Nunca
pensé que diría esto. Y mucho menos que lo escribiría, aunque confieso que lo
he pensado muchas veces. Pero ahora lo pienso, lo digo y lo escribo con
demasiada asiduidad ¿Y a mí qué? Veo en las portadas de los diarios y en las
cabeceras de los informativos, con profusión de detalles, los problemas de los
partidos políticos, de las instituciones, de los sindicatos, del poder
judicial, de…
Problemas
con las primarias, enfrentamientos entre barones por el control del partido de
turno, quinielas acerca de cabezas de lista o de defenestrados.
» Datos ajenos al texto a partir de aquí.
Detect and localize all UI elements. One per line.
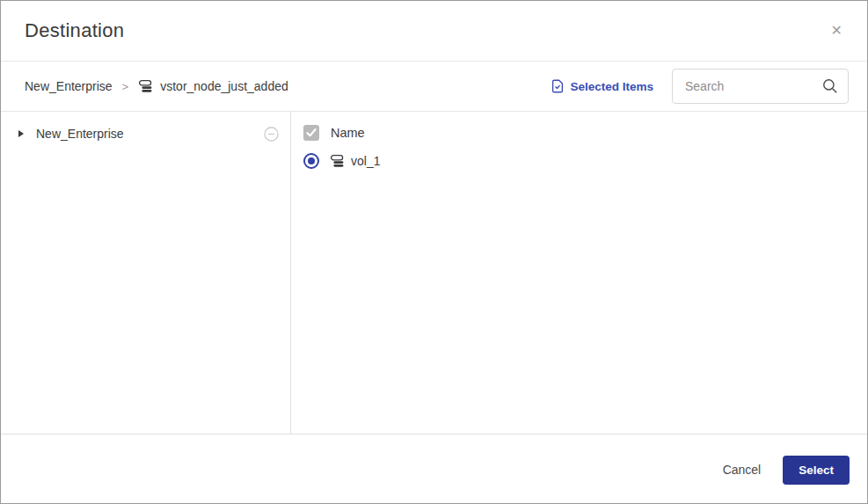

Reuniones a
puerta cerrada de las que se filtra casi todo, presidenciables, candidatos a lo
que sea, dinosaurios que se resisten a desaparecer y alevines que muestran la
patita.
Qué
fatiga. Resulta que todo lo que habíamos creado como solución se convierte en
problema. Los partidos no se acercan a los ciudadanos, los sindicatos, no los
defienden, los bancos no prestan y se quedan con nuestro dinero; los jueces
tienen apellido, según se inclinen a uno u otro lado. Hasta la Iglesia, a la
que muchos acuden como consuelo en estos tiempos del cólera se ve sacudida por
mil y un escándalos.
El
contrato social es papel mojado. Desde tiempos de Rousseau todos teníamos claro
que el hombre construye sociedades para beneficiarse mutuamente, para
asistirse. Abandona su yo individual y se somete a las leyes y a las normas a
cambio de algo. Paga impuestos para tener pensiones, y seguridad social para
ser atendido en la enfermedad. Y crea estructuras para asegurarse que la
sociedad funciona. Con más o menos acierto. Pero lo han cancelado
unilateralmente.
Ahora
parece que todo lo hemos hecho mal. Que el contrato se ha roto por la parte más
débil, la de todos aquellos que hemos cumplido lo que firmamos y que encima
tenemos que aguantar el bombardeo incesante sobre los problemas particulares de
quienes debieran solucionar los generales. A fuerza de subrogarse, de
subcontratar con los Mercados, la deuda, el déficit y demás, han desvirtuado la
idea original.
No
es cuestión de dimitir el mundo, de rescindir el contrato y echarse al monte,
pero se impone peligrosamente el ¿y a mí qué?, el todos son iguales y esa
molesta sensación de que los problemas reales, los de la parte contratante, no
importan a los contratados.
No
pueden pretender que nos quite el sueño la financiación autonómica, la sucesión
en el liderazgo de tal o cual partido, las trifulcas en el Parlamento o la
renovación del poder judicial, cuando hay sobre la mesa un informe de Cáritas
con escalofriantes cifras sobre la pobreza. O cuando el futuro de millones de
personas pende de una subida del 0,25. O cuando llega el frío y es un auténtico
problema calentarse.
Mucho
se ha hablado y escrito acerca de la desafección de la gente hacia la política.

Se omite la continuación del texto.